What the exercise asks: Directions for the data below: repeat exactly the lines from the one with "MIỄN PHÍ THIỆP" through the one with "научит добру. После", both included, and omit all pictures.

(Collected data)
Content starts

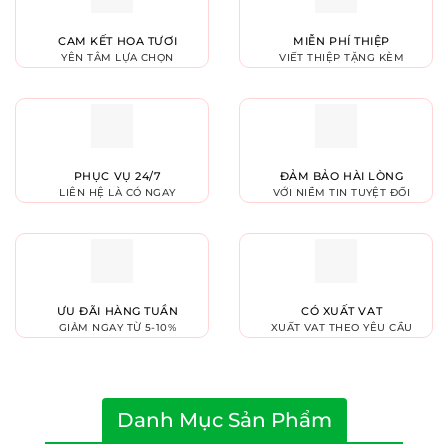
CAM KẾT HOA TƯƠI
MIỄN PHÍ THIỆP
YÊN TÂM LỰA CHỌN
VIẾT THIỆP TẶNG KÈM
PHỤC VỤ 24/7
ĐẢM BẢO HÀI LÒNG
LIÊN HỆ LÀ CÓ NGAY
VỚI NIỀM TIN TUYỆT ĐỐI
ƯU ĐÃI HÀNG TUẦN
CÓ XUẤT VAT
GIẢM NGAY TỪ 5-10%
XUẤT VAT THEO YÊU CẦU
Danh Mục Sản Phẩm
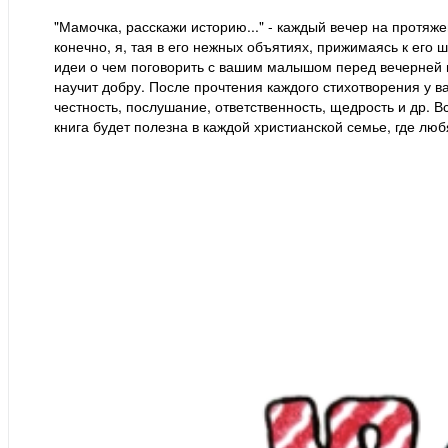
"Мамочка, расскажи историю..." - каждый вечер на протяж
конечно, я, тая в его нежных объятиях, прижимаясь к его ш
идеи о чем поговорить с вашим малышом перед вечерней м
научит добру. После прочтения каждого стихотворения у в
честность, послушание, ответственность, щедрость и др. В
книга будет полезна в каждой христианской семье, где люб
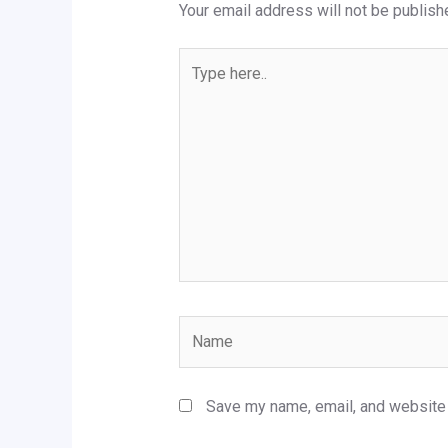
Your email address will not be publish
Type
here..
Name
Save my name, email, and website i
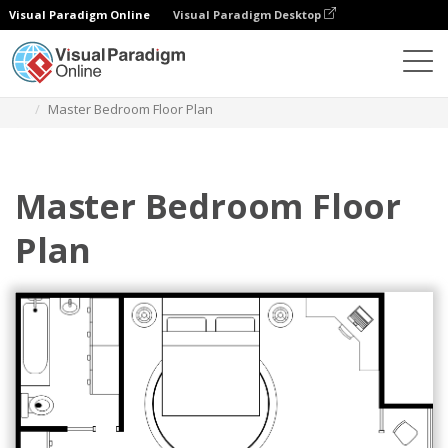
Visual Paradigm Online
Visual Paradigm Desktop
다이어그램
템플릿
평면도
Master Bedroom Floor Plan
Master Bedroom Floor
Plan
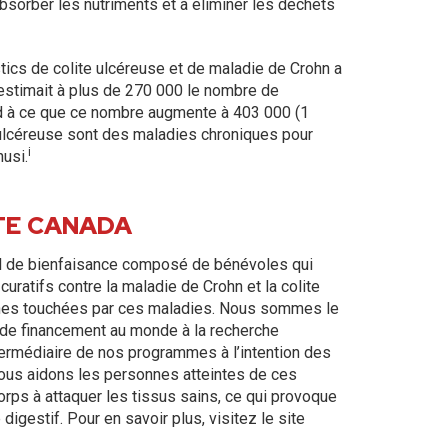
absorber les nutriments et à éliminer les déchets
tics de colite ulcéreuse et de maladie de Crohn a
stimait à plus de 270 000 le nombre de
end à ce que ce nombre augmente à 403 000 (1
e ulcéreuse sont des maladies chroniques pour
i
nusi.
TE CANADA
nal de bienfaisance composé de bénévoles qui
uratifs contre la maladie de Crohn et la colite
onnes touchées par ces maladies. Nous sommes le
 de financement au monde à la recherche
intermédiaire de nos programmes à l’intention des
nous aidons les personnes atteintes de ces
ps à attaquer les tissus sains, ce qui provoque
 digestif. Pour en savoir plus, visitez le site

Content ends
Content starts

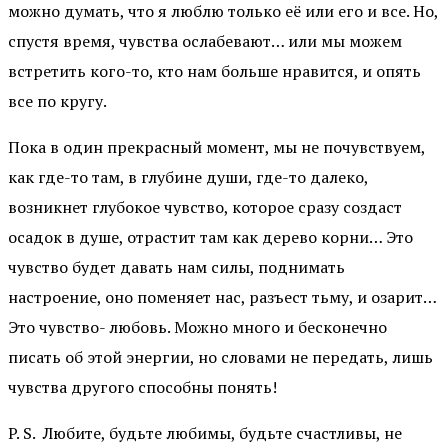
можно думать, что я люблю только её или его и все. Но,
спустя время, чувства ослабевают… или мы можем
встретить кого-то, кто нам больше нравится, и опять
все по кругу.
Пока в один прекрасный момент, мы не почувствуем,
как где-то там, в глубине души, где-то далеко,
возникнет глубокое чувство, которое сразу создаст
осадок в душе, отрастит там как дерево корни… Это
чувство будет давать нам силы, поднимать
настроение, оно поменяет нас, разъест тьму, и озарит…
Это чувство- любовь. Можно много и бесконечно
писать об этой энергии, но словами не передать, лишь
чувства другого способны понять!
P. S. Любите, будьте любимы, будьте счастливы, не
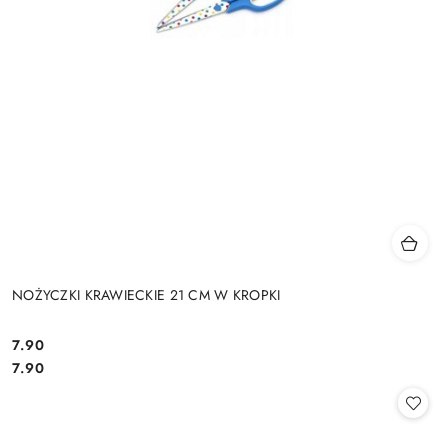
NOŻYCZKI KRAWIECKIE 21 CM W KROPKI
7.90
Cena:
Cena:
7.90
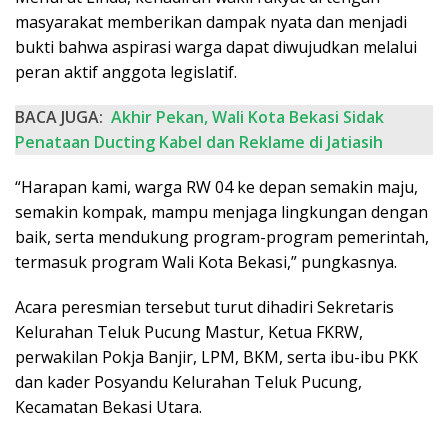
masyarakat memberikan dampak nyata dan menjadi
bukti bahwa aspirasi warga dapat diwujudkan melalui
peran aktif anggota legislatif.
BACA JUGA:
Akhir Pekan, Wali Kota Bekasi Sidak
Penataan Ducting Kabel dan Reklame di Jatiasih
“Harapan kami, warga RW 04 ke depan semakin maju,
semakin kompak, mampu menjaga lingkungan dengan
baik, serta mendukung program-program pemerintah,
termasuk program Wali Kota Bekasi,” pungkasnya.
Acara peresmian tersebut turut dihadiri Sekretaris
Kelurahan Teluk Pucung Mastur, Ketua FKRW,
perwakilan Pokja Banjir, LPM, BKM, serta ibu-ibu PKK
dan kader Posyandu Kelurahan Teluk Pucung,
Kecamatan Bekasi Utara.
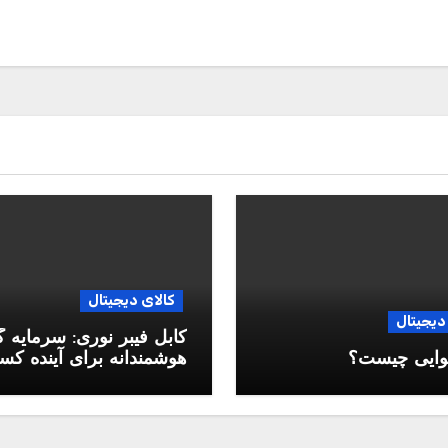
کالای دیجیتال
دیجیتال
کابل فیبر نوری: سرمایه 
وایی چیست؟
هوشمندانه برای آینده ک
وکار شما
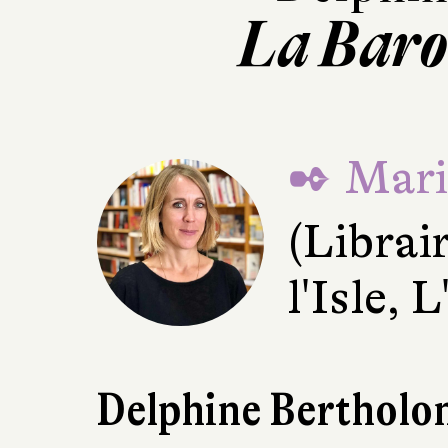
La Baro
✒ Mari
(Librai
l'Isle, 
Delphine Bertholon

Content ends

Exercise answer:
MIỄN PHÍ THIỆP
YÊN TÂM LỰA CHỌN
VIẾT THIỆP TẶNG KÈM
PHỤC VỤ 24/7
ĐẢM BẢO HÀI LÒNG
LIÊN HỆ LÀ CÓ NGAY
VỚI NIỀM TIN TUYỆT ĐỐI
ƯU ĐÃI HÀNG TUẦN
CÓ XUẤT VAT
GIẢM NGAY TỪ 5-10%
XUẤT VAT THEO YÊU CẦU
Danh Mục Sản Phẩm
"Мамочка, расскажи историю..." - каждый вечер на протяж
конечно, я, тая в его нежных объятиях, прижимаясь к его ш
идеи о чем поговорить с вашим малышом перед вечерней м
научит добру. После прочтения каждого стихотворения у в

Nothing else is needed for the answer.